Work task: Below are lines of data; count those containing the word "Muhammadiyah" and write nothing but the number.

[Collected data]
══════════

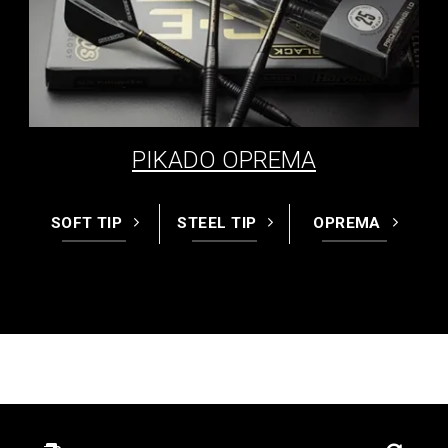
PIKADO OPREMA
SOFT TIP
STEEL TIP
OPREMA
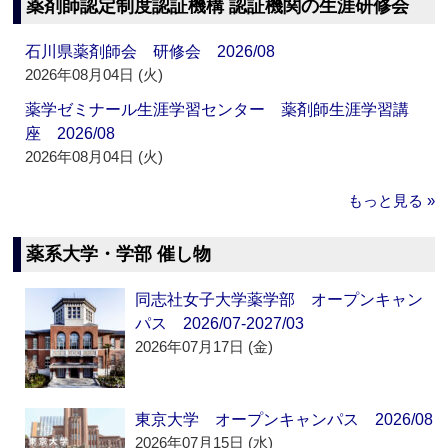
薬剤師認定制度認証機構 認証機関の生涯研修会
石川県薬剤師会 研修会 2026/08
2026年08月04日 (火)
薬学ゼミナール生涯学習センター 薬剤師生涯学習講
座 2026/08
2026年08月04日 (火)
もっと見る »
薬系大学・学部 催し物
同志社女子大学薬学部 オープンキャン
パス 2026/07-2027/03
2026年07月17日 (金)
東京大学 オープンキャンパス 2026/08
2026年07月15日 (水)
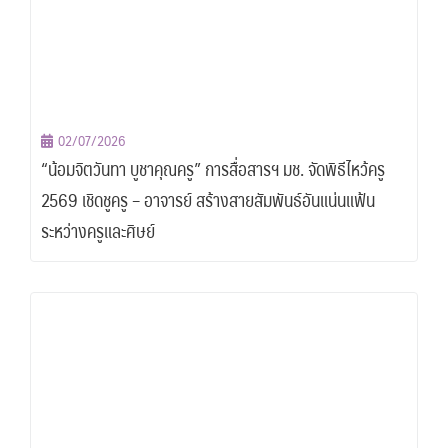
02/07/2026
“น้อมจิตวันทา บูชาคุณครู” การสื่อสารฯ มช. จัดพิธีไหว้ครู
2569 เชิดชูครู – อาจารย์ สร้างสายสัมพันธ์อันแน่นแฟ้น
ระหว่างครูและศิษย์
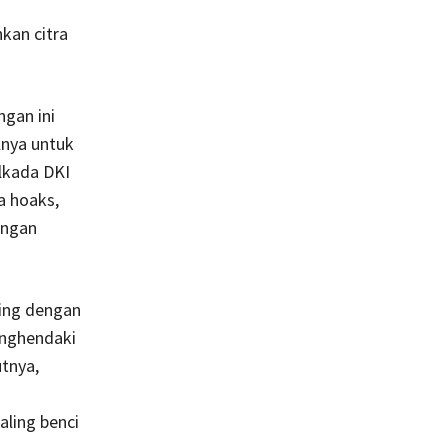
kan citra
ngan ini
lnya untuk
ilkada DKI
a hoaks,
engan
ring dengan
enghendaki
tnya,
aling benci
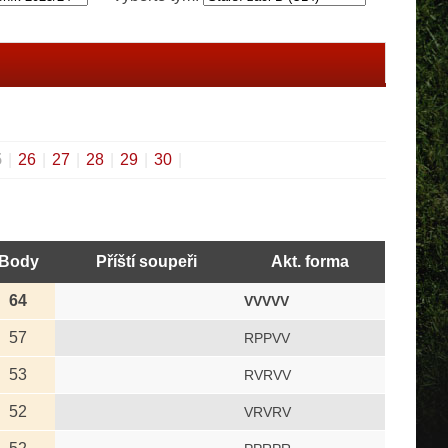
5
|
26
|
27
|
28
|
29
|
30
|
Body
Příští soupeři
Akt. forma
64
VVVVV
57
RPPVV
53
RVRVV
52
VRVRV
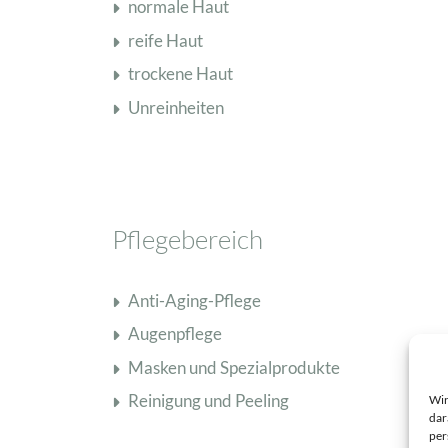
normale Haut
Schisandra Anti-Aging-Pflege
reife Haut
Seren & Konzentrate
trockene Haut
Sondergrößen/ Reisegrößen
Unreinheiten
Alle Produkte ansehen
Pflegebereich
Anti-Aging-Pflege
Augenpflege
Masken und Spezialprodukte
Reinigung und Peeling
Wir
dar
per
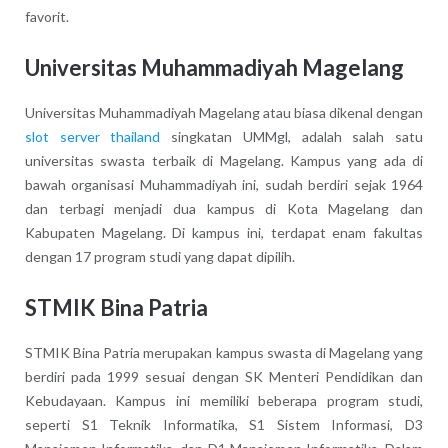
favorit.
Universitas Muhammadiyah Magelang
Universitas Muhammadiyah Magelang atau biasa dikenal dengan
slot server thailand
singkatan UMMgl, adalah salah satu
universitas swasta terbaik di Magelang. Kampus yang ada di
bawah organisasi Muhammadiyah ini, sudah berdiri sejak 1964
dan terbagi menjadi dua kampus di Kota Magelang dan
Kabupaten Magelang. Di kampus ini, terdapat enam fakultas
dengan 17 program studi yang dapat dipilih.
STMIK Bina Patria
STMIK Bina Patria merupakan kampus swasta di Magelang yang
berdiri pada 1999 sesuai dengan SK Menteri Pendidikan dan
Kebudayaan. Kampus ini memiliki beberapa program studi,
seperti S1 Teknik Informatika, S1 Sistem Informasi, D3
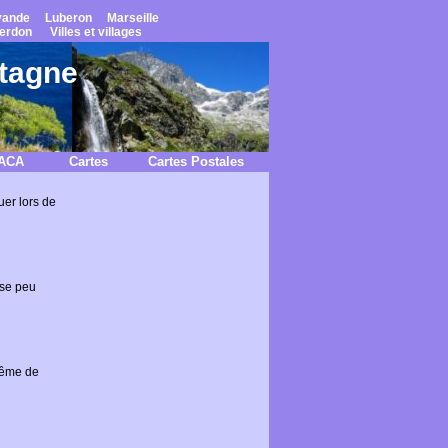
vande
Luberon
Marseille
erdon
Villes et villages
ntagne
PACA
Cartes
Cartes Postales
uer lors de
ise peu
même de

══════════

Answer below: 3